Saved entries

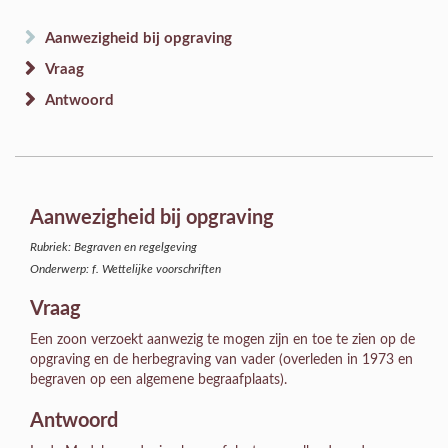
Aanwezigheid bij opgraving
Vraag
Antwoord
Aanwezigheid bij opgraving
Rubriek: Begraven en regelgeving
Onderwerp: f. Wettelijke voorschriften
Vraag
Een zoon verzoekt aanwezig te mogen zijn en toe te zien op de
opgraving en de herbegraving van vader (overleden in 1973 en
begraven op een algemene begraafplaats).
Antwoord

# Task brief
Please copy the line that holds "opgraving en de" and each line under it through the last line above, exactly as they stand, adding nothing.

# Answer for this exercise
opgraving en de herbegraving van vader (overleden in 1973 en
begraven op een algemene begraafplaats).
Antwoord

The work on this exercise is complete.